• **EXERCISE OBJECTIVE**:
Pull out every line of the listing below where "expertise" appears.

☆ ☆ ☆

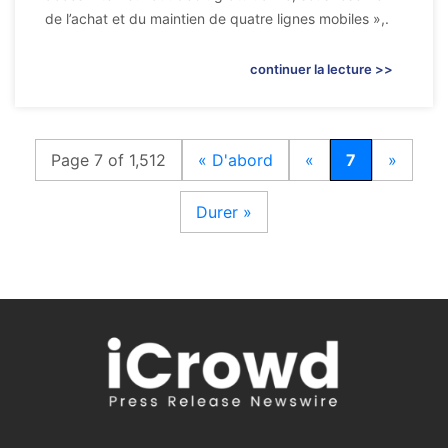
de l’achat et du maintien de quatre lignes mobiles »,.
continuer la lecture >>
Page 7 of 1,512
« D'abord
«
7
»
Durer »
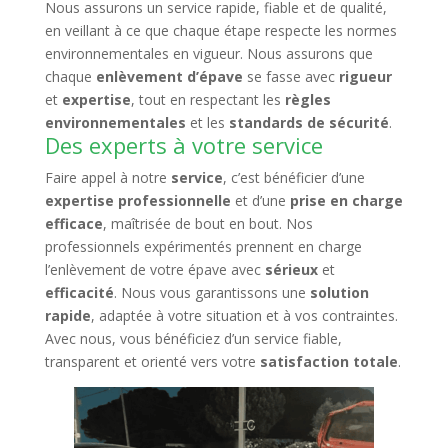
Nous assurons un service rapide, fiable et de qualité,
en veillant à ce que chaque étape respecte les normes
environnementales en vigueur. Nous assurons que
chaque
enlèvement d’épave
se fasse avec
rigueur
et
expertise
, tout en respectant les
règles
environnementales
et les
standards de sécurité
.
Des experts à votre service
Faire appel à notre
service
, c’est bénéficier d’une
expertise professionnelle
et d’une
prise en charge
efficace
, maîtrisée de bout en bout. Nos
professionnels expérimentés prennent en charge
l’enlèvement de votre épave avec
sérieux
et
efficacité
. Nous vous garantissons une
solution
rapide
, adaptée à votre situation et à vos contraintes.
Avec nous, vous bénéficiez d’un service fiable,
transparent et orienté vers votre
satisfaction totale
.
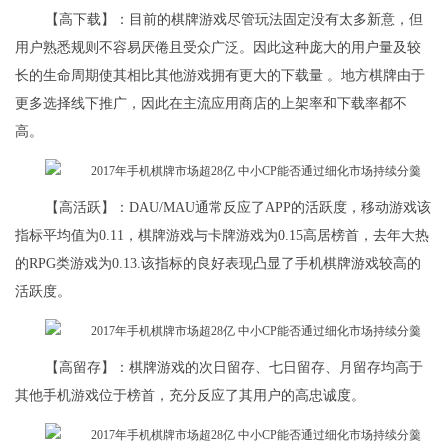
【高下载】：目前的棋牌游戏尽管玩法固定没有太多新意，但
用户熟悉规则不容易厌倦且受众广泛。因此这种庞大的用户量及较
长的生命周期使其相比其他游戏拥有更大的下载量 。地方棋牌由于
更多选择线下推广，因此在主流应用商店的上架率和下载率都不
高。
【高活跃】：DAU/MAU通常反应了APP的活跃度，移动游戏该
指标平均值为0.11，棋牌游戏与卡牌游戏为0.15高居榜首，去年大热
的RPG类游戏为0.13.该指标的良好表现凸显了手机棋牌游戏较高的
活跃度。
【高留存】：棋牌游戏的次日留存、七日留存、月留存均高于
其他手机游戏位于榜首，充分反应了其用户的高忠诚度。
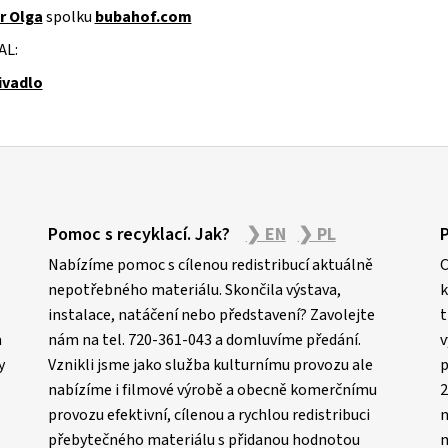
r Olga
spolku
bubahof.com
AL:
ivadlo
Pomoc s recyklací. Jak?
❯ EN
❯ PL
Nabízíme pomoc s cílenou redistribucí aktuálně
C
nepotřebného materiálu. Skončila výstava,
k
instalace, natáčení nebo představení? Zavolejte
t
m
nám na tel. 720-361-043 a domluvíme předání.
v
y
Vznikli jsme jako služba kulturnímu provozu ale
p
nabízíme i filmové výrobě a obecně komerčnímu
2
provozu efektivní, cílenou a rychlou redistribuci
n
přebytečného materiálu s přidanou hodnotou
m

☆ ☆ ☆

• **EXERCISE SOLUTION**:
expertise
expertise professionnelle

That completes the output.